The following quick and dirty experiment skips adding the LINK_LIBRARIES for the browser (yes, this can be improved - goal is just to demonstrate the root of the problem):

diff --git a/extras/Build/CMake/JUCEModuleSupport.cmake b/extras/Build/CMake/JUCEModuleSupport.cmake
index cac20db12..82234c802 100644
--- a/extras/Build/CMake/JUCEModuleSupport.cmake
+++ b/extras/Build/CMake/JUCEModuleSupport.cmake
@@ -381,7 +381,10 @@ function(_juce_create_pkgconfig_target name)
         list(GET pair 1 value)
 
         if(${name}_${value})
-            set_target_properties(pkgconfig_${name} PROPERTIES INTERFACE_${key} "${${name}_${value}}")
+            if(NOT (name STREQUAL JUCE_BROWSER_LINUX_DEPS AND key STREQUAL LINK_LIBRARIES))
+                set_target_properties(pkgconfig_${name} PROPERTIES INTERFACE_${key} "${${name}_${value}}")
+            endif()
         endif()
     endforeach()
 endfunction()

which makes the linked libraries look much nicer (and the web UI continues to work):

$ readelf -d MyPlugin_artefacts/RelWithDebInfo/VST3/MyPlugin.vst3/Contents/x86_64-linux/MyPlugin.so | grep 'NEEDED'
 0x0000000000000001 (NEEDED)             Shared library: [libcurl.so.4]
 0x0000000000000001 (NEEDED)             Shared library: [libblas.so.3]
 0x0000000000000001 (NEEDED)             Shared library: [liblapack.so.3]
 0x0000000000000001 (NEEDED)             Shared library: [libarpack.so.2]
 0x0000000000000001 (NEEDED)             Shared library: [libfontconfig.so.1]
 0x0000000000000001 (NEEDED)             Shared library: [libfreetype.so.6]
 0x0000000000000001 (NEEDED)             Shared library: [libasound.so.2]
 0x0000000000000001 (NEEDED)             Shared library: [libatomic.so.1]
 0x0000000000000001 (NEEDED)             Shared library: [libstdc++.so.6]
 0x0000000000000001 (NEEDED)             Shared library: [libm.so.6]
 0x0000000000000001 (NEEDED)             Shared library: [libgcc_s.so.1]
 0x0000000000000001 (NEEDED)             Shared library: [libc.so.6]
 0x0000000000000001 (NEEDED)             Shared library: [ld-linux-x86-64.so.2]

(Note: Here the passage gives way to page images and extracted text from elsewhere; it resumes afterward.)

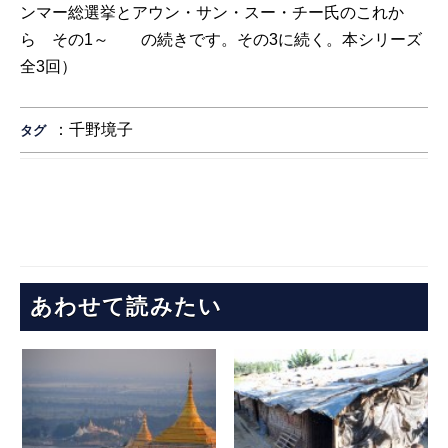
ンマー総選挙とアウン・サン・スー・チー氏のこれか
ら その1～
の続きです。その3に続く。本シリーズ
全3回）
：
千野境子
タグ
あわせて読みたい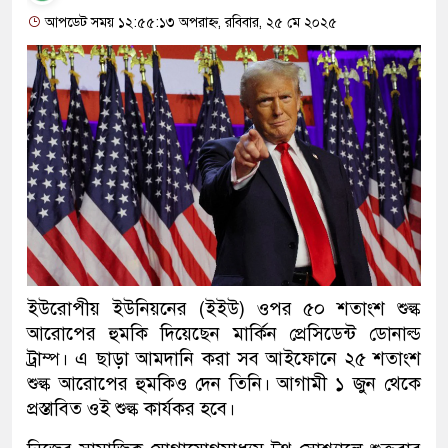
আপডেট সময় ১২:৫৫:১৩ অপরাহ্ন, রবিবার, ২৫ মে ২০২৫
ইউরোপীয় ইউনিয়নের (ইইউ) ওপর ৫০ শতাংশ শুল্ক
আরোপের হুমকি দিয়েছেন মার্কিন প্রেসিডেন্ট ডোনাল্ড
ট্রাম্প। এ ছাড়া আমদানি করা সব আইফোনে ২৫ শতাংশ
শুল্ক আরোপের হুমকিও দেন তিনি। আগামী ১ জুন থেকে
প্রস্তাবিত ওই শুল্ক কার্যকর হবে।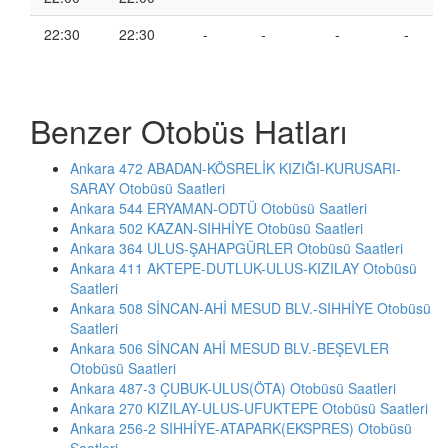
22:30
22:30
-
-
-
-
Benzer Otobüs Hatları
Ankara 472 ABADAN-KÖSRELİK KIZIĞI-KURUSARI-
SARAY Otobüsü Saatleri
Ankara 544 ERYAMAN-ODTÜ Otobüsü Saatleri
Ankara 502 KAZAN-SIHHİYE Otobüsü Saatleri
Ankara 364 ULUS-ŞAHAPGÜRLER Otobüsü Saatleri
Ankara 411 AKTEPE-DUTLUK-ULUS-KIZILAY Otobüsü
Saatleri
Ankara 508 SİNCAN-AHİ MESUD BLV.-SIHHİYE Otobüsü
Saatleri
Ankara 506 SİNCAN AHİ MESUD BLV.-BEŞEVLER
Otobüsü Saatleri
Ankara 487-3 ÇUBUK-ULUS(ÖTA) Otobüsü Saatleri
Ankara 270 KIZILAY-ULUS-UFUKTEPE Otobüsü Saatleri
Ankara 256-2 SIHHİYE-ATAPARK(EKSPRES) Otobüsü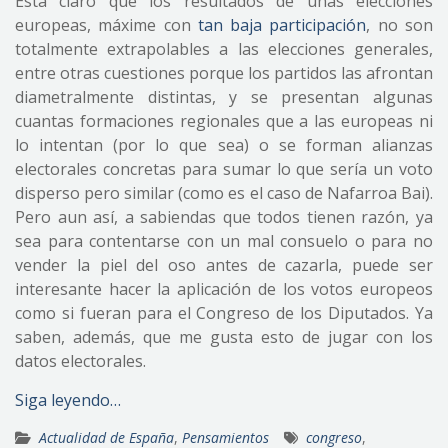
Está claro que los resultados de unas elecciones
europeas, máxime con
tan baja participación
, no son
totalmente extrapolables a las elecciones generales,
entre otras cuestiones porque los partidos las afrontan
diametralmente distintas, y se presentan algunas
cuantas formaciones regionales que a las europeas ni
lo intentan (por lo que sea) o se forman alianzas
electorales concretas para sumar lo que sería un voto
disperso pero similar (como es el caso de Nafarroa Bai).
Pero aun así, a sabiendas que todos tienen razón, ya
sea para contentarse con un mal consuelo o para no
vender la piel del oso antes de cazarla, puede ser
interesante hacer la aplicación de los votos europeos
como si fueran para el Congreso de los Diputados. Ya
saben, además, que me gusta esto de jugar con los
datos electorales.
Siga leyendo…
Actualidad de España
,
Pensamientos
congreso
,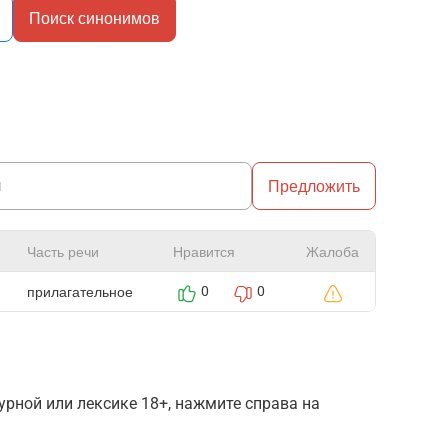
Поиск синонимов
Предложить
Часть речи
Нравится
Жалоба
прилагательное
0
0
рной или лексике 18+, нажмите справа на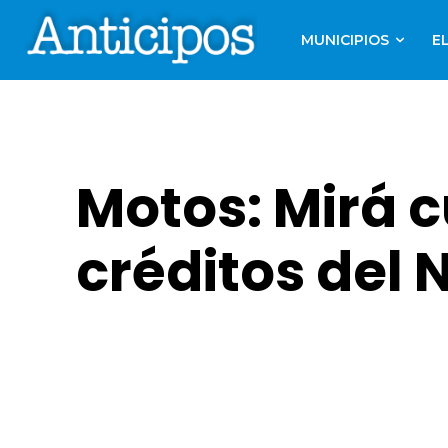
MUNICIPIOS
E
Motos: Mirá 
créditos del 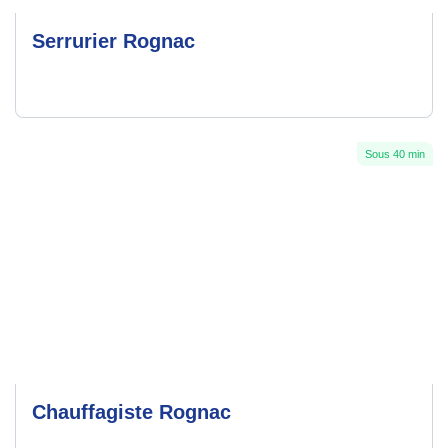
Serrurier Rognac
Sous 40 min
Chauffagiste Rognac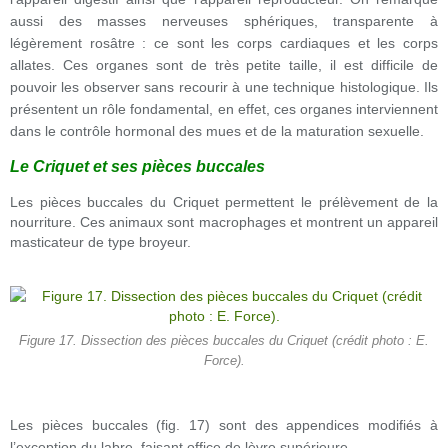
aussi des masses nerveuses sphériques, transparente à
légèrement rosâtre : ce sont les corps cardiaques et les corps
allates. Ces organes sont de très petite taille, il est difficile de
pouvoir les observer sans recourir à une technique histologique. Ils
présentent un rôle fondamental, en effet, ces organes interviennent
dans le contrôle hormonal des mues et de la maturation sexuelle.
Le Criquet et ses pièces buccales
Les pièces buccales du Criquet permettent le prélèvement de la
nourriture. Ces animaux sont macrophages et montrent un appareil
masticateur de type broyeur.
Figure 17. Dissection des pièces buccales du Criquet (crédit photo : E.
Force).
Les pièces buccales (fig. 17) sont des appendices modifiés à
l’exception du labre, faisant office de lèvre supérieure.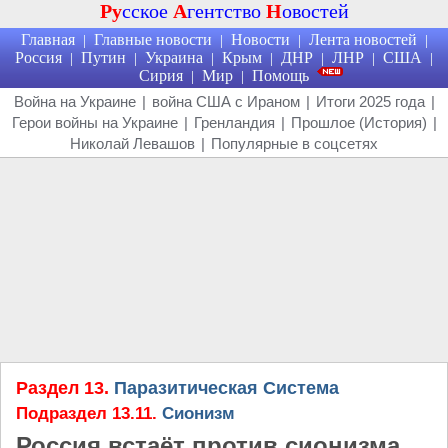
Ру
сское
А
гентство
Н
овостей
Главная
Главные новости
Новости
Лента новостей
|
|
|
|
Россия
Путин
Украина
Крым
ДНР
ЛНР
США
|
|
|
|
|
|
|
Сирия
Мир
Помощь
|
|
Война на Украине
|
война США с Ираном
|
Итоги 2025 года
|
Герои войны на Украине
|
Гренландия
|
Прошлое (История)
|
Николай Левашов
|
Популярные в соцсетях
Раздел 13.
Паразитическая Система
Подраздел 13.11.
Сионизм
Россия встаёт против сионизма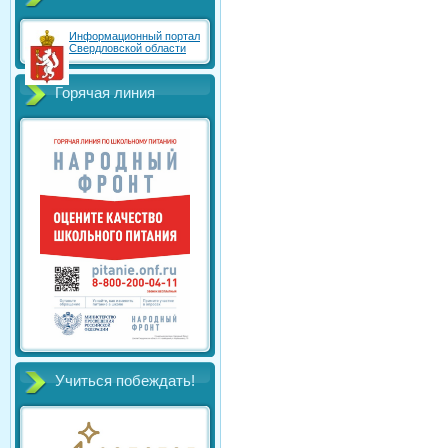
Информационный портал
Свердловской области
Горячая линия
Учиться побеждать!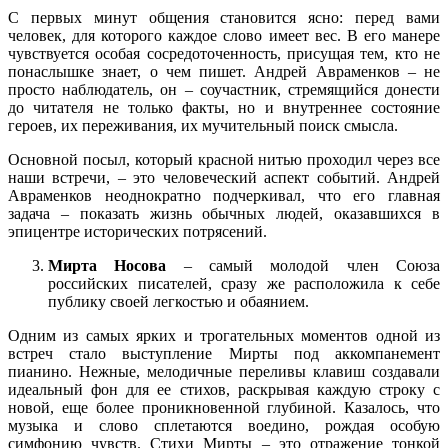
С первых минут общения становится ясно: перед вами
человек, для которого каждое слово имеет вес. В его манере
чувствуется особая сосредоточенность, присущая тем, кто не
понаслышке знает, о чем пишет. Андрей Авраменков – не
просто наблюдатель, он – соучастник, стремящийся донести
до читателя не только факты, но и внутреннее состояние
героев, их переживания, их мучительный поиск смысла.
Основной посыл, который красной нитью проходил через все
наши встречи, – это человеческий аспект событий. Андрей
Авраменков неоднократно подчеркивал, что его главная
задача – показать жизнь обычных людей, оказавшихся в
эпицентре исторических потрясений.
Мирта Носова
– самый молодой член Союза
российских писателей, сразу же расположила к себе
публику своей легкостью и обаянием.
Одним из самых ярких и трогательных моментов одной из
встреч стало выступление Мирты под аккомпанемент
пианино. Нежные, мелодичные переливы клавиш создавали
идеальный фон для ее стихов, раскрывая каждую строку с
новой, еще более проникновенной глубиной. Казалось, что
музыка и слово сплетаются воедино, рождая особую
симфонию чувств. Стихи Мирты – это отражение тонкой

I consider this behavior a bug; is the direct linking intended? Is there something I am missing? Or can this be fixed? Thanks!

1 Like

This could be an oversight, thank you for reporting this. We’ll take a closer look.

1 Like

A fix has been released on develop

2 Likes

We received a report from a Linux user with some similar issue.

Since the JUCE 8 update, the plugin crashes because of the dependency on libfontconfig. Is it possible to remove the link to this library too? It wasn’t required with JUCE 7.

Set the preprocessor definition JUCE_USE_FONTCONFIG=0. This will break font fallback behaviour.

1 Like

I wonder if you recommend to disable it. Are there any drawbacks when we use embedded fonts? Probably with Japanese characters?

If you allow your users to enter arbitrary text anywhere, e.g. when naming presets or macro dials, it’s probably a good idea to leave fontconfig enabled so that typeface substitution will work. This way, if your bundled font doesn’t include a character that the user typed (and they might type things like emoji), fontconfig can suggest a good substitute font from the system that’s able to render the character.

I’m quite surprised that your user’s system doesn’t already have fontconfig installed. I was under the impression that this is the main mechanism for resolving fallback fonts on linux, so I’d expect most non-headless systems to include it. I’d be interested to know whether the user is on a mainstream distro.

That’s good to know. There are preset and folder names we show in the UI. I think it’s better to keep it enabled then.

The user has installed NixOS. It looks like it is missing that package. Not sure if it can be installed afterward.